Data Breach Stems from A Design Bug
The GDPR is a set of data protection and privacy rules introduced by the European Union (EU) in May 2018. The aim is to give EU citizens more control over their personal data. Organizations, on the other hand, must ensure that they gather EU citizens’ personal data legally and that they adequately protect this data. The rules apply to companies of any size and type, inside or outside the EU. The DPC’s investigation commenced in January 2019 after they received a breach notification from Twitter on 8 January 2019. The data breach resulted from a bug in Twitter’s design that affected users of Android devices. If these users changed the email address linked to their Twitter account, all their protected tweets suddenly became unprotected. Consequently, the wider public was able to see all tweets without the user’s knowledge. An external contractor overseeing Twitter’s bug bounty program learned of this problem on 26 December 2018. After further investigations, Twitter discovered that other user actions could potentially cause the same issue. They eventually traced the bug back to a code change made in 2014. At least 88,726 EU and EEA users were affected between September 2017 and January 2019. More users may have been affected, but due to Twitter’s data retention policy, previous users can no longer be identified.
Violation of GDPR Rules
The DPC’s inquiry investigated whether Twitter complied with its obligations under the GDPR. They also tried to determine whether or not an infringement had occurred. “The DPC has found that Twitter infringed Article 33(1) and 33(5) of the GDPR in terms of a failure to notify the breach on time to the DPC and a failure to adequately document the breach”, said the Irish watchdog in their press release. The Dublin-based regulator had already submitted an initial draft decision back in May. However, this draft received many objections from other regulators. Austria, Italy and Germany, for example, objected to the size of the penalty. The DPC took some of the objections into account.
1.5 Hours To Earn Back € 450,000 Fine
On Tuesday, the DPC imposed an administrative fine of € 450,000 ($547,000) on Twitter. The watchdog said this was “as an effective, proportionate and dissuasive measure.” While the sum may seem high to some, it’s actually not, when put it into perspective. Twitter needs only an hour and a half to earn the amount required to pay the fine, as privacy activist Max Schrems pointed out.
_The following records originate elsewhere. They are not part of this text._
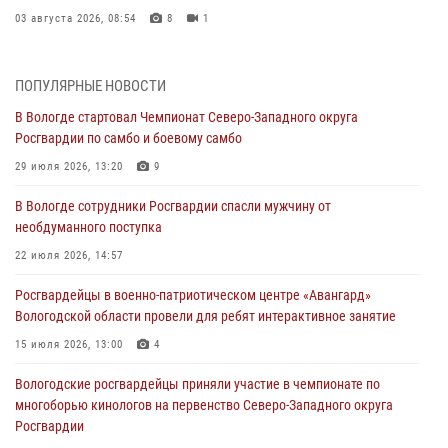
03 августа 2026, 08:54
8
1
ЗА МИНУВШУЮ НЕДЕЛЮ СОТРУДНИКАМИ ВНЕВЕДОМСТВЕННОЙ
ОХРАНЫ РОСГВАРДИИ В ВОЛОГОДСКОЙ ОБЛАСТИ ЗАДЕРЖАНО 23
ПОПУЛЯРНЫЕ НОВОСТИ
ПРАВОНАРУШИТЕЛЯ
В Вологде стартовал Чемпионат Северо-Западного округа
02 августа 2026, 10:37
Росгвардии по самбо и боевому самбо
Росгвардейцы в г. Соколе задержали несовершеннолетнего
29 июля 2026, 13:20
9
нарушителя на питбайке
В Вологде сотрудники Росгвардии спасли мужчину от
31 июля 2026, 06:43
необдуманного поступка
В Вологде стартовал Чемпионат Северо-Западного округа
22 июля 2026, 14:57
Росгвардии по самбо и боевому самбо
Росгвардейцы в военно-патриотическом центре «Авангард»
29 июля 2026, 13:20
9
Вологодской области провели для ребят интерактивное занятие
В Вологде росгвардейцы задержали мужчину, подозреваемого в
15 июля 2026, 13:00
4
хищении цветного металла
Вологодские росгвардейцы приняли участие в чемпионате по
29 июля 2026, 09:08
многоборью кинологов на первенство Северо-Западного округа
Росгвардии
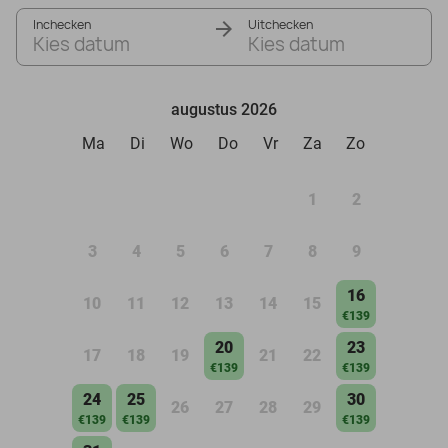
Inchecken
Uitchecken
Kies datum
Kies datum
augustus 2026
Ma
Di
Wo
Do
Vr
Za
Zo
1
2
3
4
5
6
7
8
9
16
10
11
12
13
14
15
€139
20
23
17
18
19
21
22
€139
€139
24
25
30
26
27
28
29
€139
€139
€139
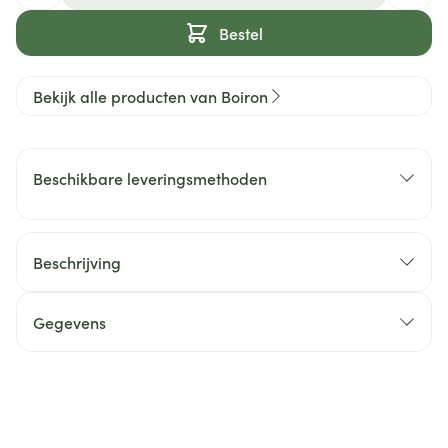
Bestel
Bekijk alle producten van Boiron
Beschikbare leveringsmethoden
Beschrijving
Gegevens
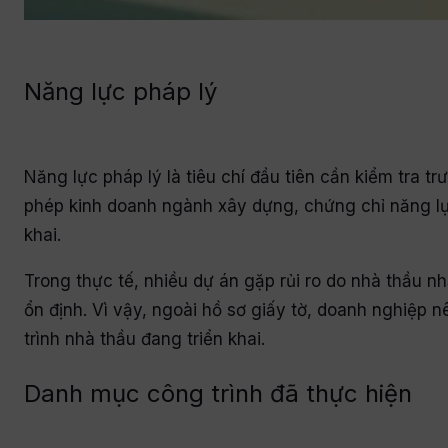
Năng lực pháp lý
Năng lực pháp lý là tiêu chí đầu tiên cần kiểm tra t
phép kinh doanh ngành xây dựng, chứng chỉ năng lực
khai.
Trong thực tế, nhiều dự án gặp rủi ro do nhà thầu n
ổn định. Vì vậy, ngoài hồ sơ giấy tờ, doanh nghiệp n
trình nhà thầu đang triển khai.
Danh mục công trình đã thực hiện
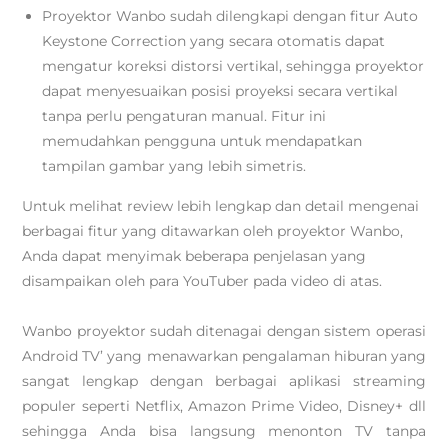
Proyektor Wanbo sudah dilengkapi dengan fitur Auto
Keystone Correction yang secara otomatis dapat
mengatur koreksi distorsi vertikal, sehingga proyektor
dapat menyesuaikan posisi proyeksi secara vertikal
tanpa perlu pengaturan manual. Fitur ini
memudahkan pengguna untuk mendapatkan
tampilan gambar yang lebih simetris.
Untuk melihat review lebih lengkap dan detail mengenai
berbagai fitur yang ditawarkan oleh proyektor Wanbo,
Anda dapat menyimak beberapa penjelasan yang
disampaikan oleh para YouTuber pada video di atas.
Wanbo proyektor sudah ditenagai dengan sistem operasi
Android TV’ yang menawarkan pengalaman hiburan yang
sangat lengkap dengan berbagai aplikasi streaming
populer seperti Netflix, Amazon Prime Video, Disney+ dll
sehingga Anda bisa langsung menonton TV tanpa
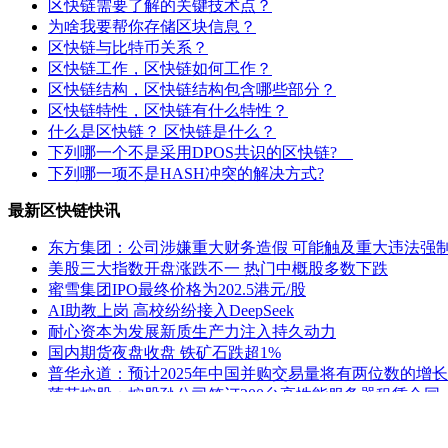
区快链需要了解的关键技术点？
为啥我要帮你存储区块信息？
区快链与比特币关系？
区快链工作，区快链如何工作？
区快链结构，区快链结构包含哪些部分？
区快链特性，区快链有什么特性？
什么是区快链？ 区快链是什么？
下列哪一个不是采用DPOS共识的区快链?
下列哪一项不是HASH冲突的解决方式?
最新区快链快讯
东方集团：公司涉嫌重大财务造假 可能触及重大违法强
美股三大指数开盘涨跌不一 热门中概股多数下跌
蜜雪集团IPO最终价格为202.5港元/股
AI助教上岗 高校纷纷接入DeepSeek
耐心资本为发展新质生产力注入持久动力
国内期货夜盘收盘 铁矿石跌超1%
普华永道：预计2025年中国并购交易量将有两位数的增长
莲花控股：控股孙公司签订200台高性能服务器租赁合同
ST熊猫：延期回复上交所监管工作函
公安部新闻发言人就美方威胁对中国输美产品再加征10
Over the summer, Max Schrems and his noyb foundation filed 101 complaints against EU and EEA websites. Under GDPR rules, regulators can fine companies up to € 20 million, or up to 4% of their global annual revenue, for violations of the rules. Consequently, for Twitter, breaching GDPR rules could potentially attract a fine of up to $140 million on a reported $3.5 billion revenue. Yet, given the fact that the breach was unintentional and of a one-off nature, and that Twitter admitted its fault, it was unlikely that the DPC would have issued a massive fine. Nonetheless, the amount is in stark contrast with the € 100 million fine the French data protection authority (CNIL) imposed on Google for cookie violations just a week ago.
Backlog of Cases Against US Tech Firms
The draft decision in this inquiry was the first to go through the dispute resolution process since the GDPR’s introduction. It was also “the first draft decision in a big tech case on which all EU supervisory authorities were consulted”. Moreover, there’s a backlog of ongoing cases against US technology firms. Inquiries are ongoing with Apple, Facebook, Google, LinkedIn, WhatsApp, and others, and there’s at least one other case against Twitter. Facebook will face the DPC in the Irish High Court next week regarding a DPC inquiry and preliminary decision on the transfer of millions of EU users’ personal data to the US. Europe and the UK have also unveiled important new laws to keep US technology giants in check. In Europe, the Digital Services Act and Digital Markets Acts were published yesterday afternoon, while the UK has announced tough new rules to curb illegal and harmful content.